BEGIN

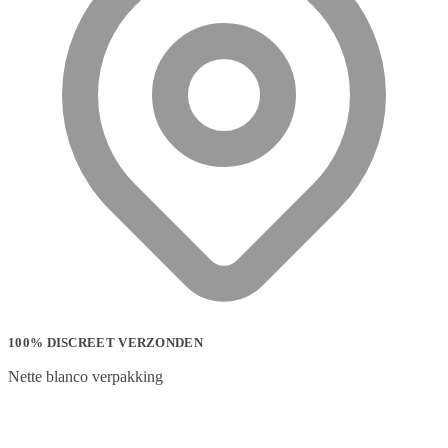
100% DISCREET VERZONDEN
Nette blanco verpakking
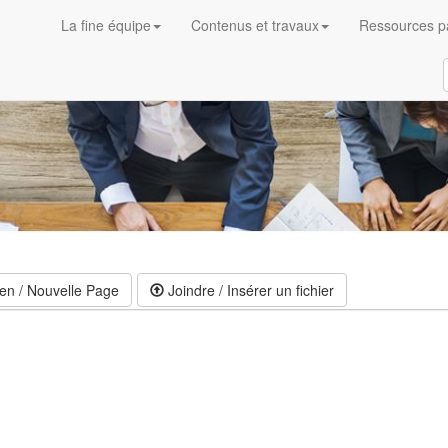
La fine équipe
Contenus et travaux
Ressources p
en / Nouvelle Page
Joindre / Insérer un fichier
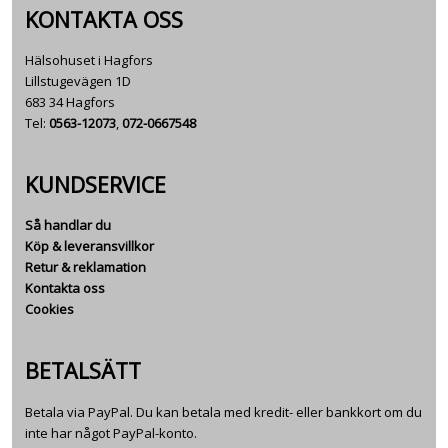
KONTAKTA OSS
Hälsohuset i Hagfors
Lillstugevägen 1D
683 34 Hagfors
Tel:
0563-12073
,
072-0667548
KUNDSERVICE
Så handlar du
Köp & leveransvillkor
Retur & reklamation
Kontakta oss
Cookies
BETALSÄTT
Betala via PayPal. Du kan betala med kredit- eller bankkort om du
inte har något PayPal-konto.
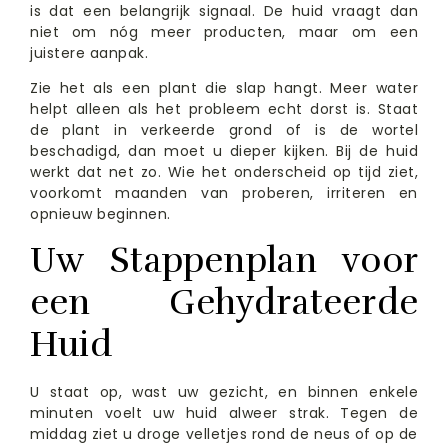
is dat een belangrijk signaal. De huid vraagt dan
niet om nóg meer producten, maar om een
juistere aanpak.
Zie het als een plant die slap hangt. Meer water
helpt alleen als het probleem echt dorst is. Staat
de plant in verkeerde grond of is de wortel
beschadigd, dan moet u dieper kijken. Bij de huid
werkt dat net zo. Wie het onderscheid op tijd ziet,
voorkomt maanden van proberen, irriteren en
opnieuw beginnen.
Uw Stappenplan voor
een Gehydrateerde
Huid
U staat op, wast uw gezicht, en binnen enkele
minuten voelt uw huid alweer strak. Tegen de
middag ziet u droge velletjes rond de neus of op de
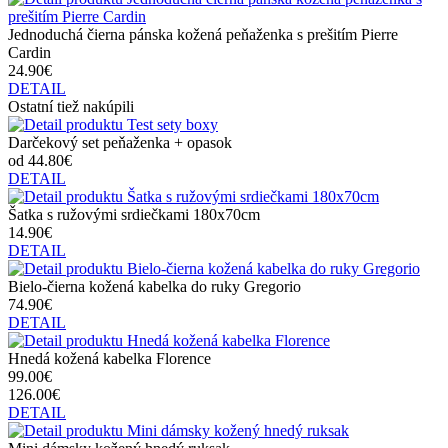
Jednoduchá čierna pánska kožená peňaženka s prešitím Pierre
Cardin
24.90€
DETAIL
Ostatní tiež nakúpili
Darčekový set peňaženka + opasok
od 44.80€
DETAIL
Šatka s ružovými srdiečkami 180x70cm
14.90€
DETAIL
Bielo-čierna kožená kabelka do ruky Gregorio
74.90€
DETAIL
Hnedá kožená kabelka Florence
99.00€
126.00€
DETAIL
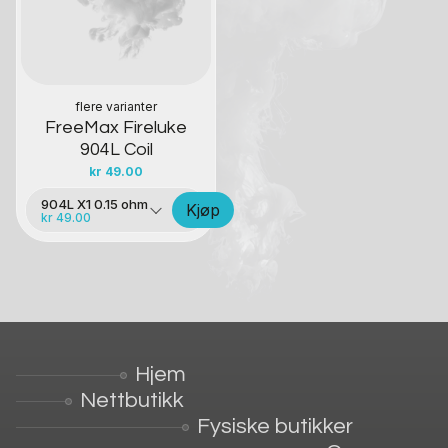
flere varianter
FreeMax Fireluke
904L Coil
kr
49.00
904L X1 0.15 ohm
Kjøp
kr 49.00
Hjem
Nettbutikk
Fysiske butikker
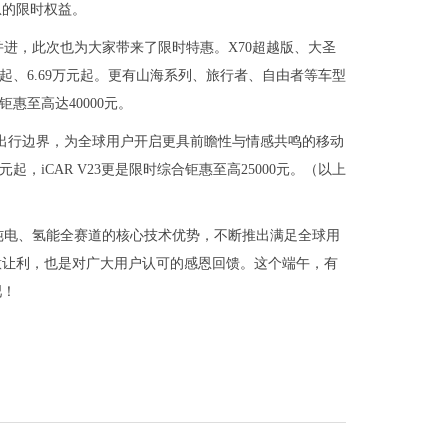
低息的限时权益。
并进，此次也为大家带来了限时特惠。X70超越版、大圣
9万元起、6.69万元起。更有山海系列、旅行者、自由者等车型
钜惠至高达40000元。
性出行边界，为全球用户开启更具前瞻性与情感共鸣的移动
万元起，iCAR V23更是限时综合钜惠至高25000元。（以上
纯电、氢能全赛道的核心技术优势，不断推出满足全球用
意让利，也是对广大用户认可的感恩回馈。这个端午，有
吧！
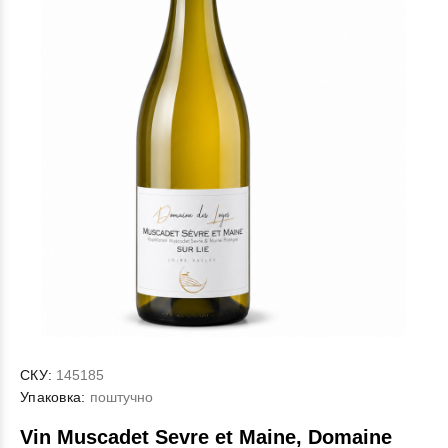
СКУ:
145185
Упаковка:
поштучно
Vin Muscadet Sevre et Maine, Domaine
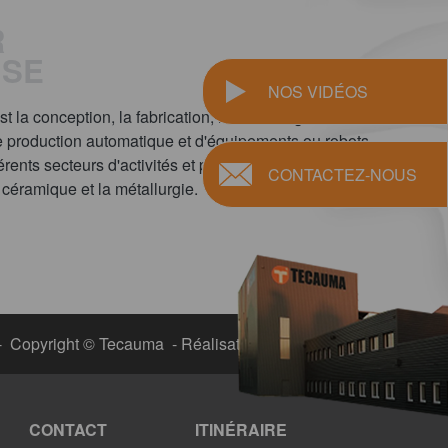
R
ISE
NOS VIDÉOS
NOS VIDÉOS
la conception, la fabrication, l'assemblage et la
e production automatique et d'équipements ou robots
rents secteurs d'activités et principalement la
CONTACTEZ-NOUS
CONTACTEZ-NOUS
a céramique et la métallurgie.
- Copyright © Tecauma - Réalisation
Z&Ko
CONTACT
ITINÉRAIRE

END

=== Exercise brief ===
Read through the entries above, and wherever a line holds the string "kabelka", copy it.

=== Exercise result ===
Bielo-čierna kožená kabelka do ruky Gregorio
Hnedá kožená kabelka Florence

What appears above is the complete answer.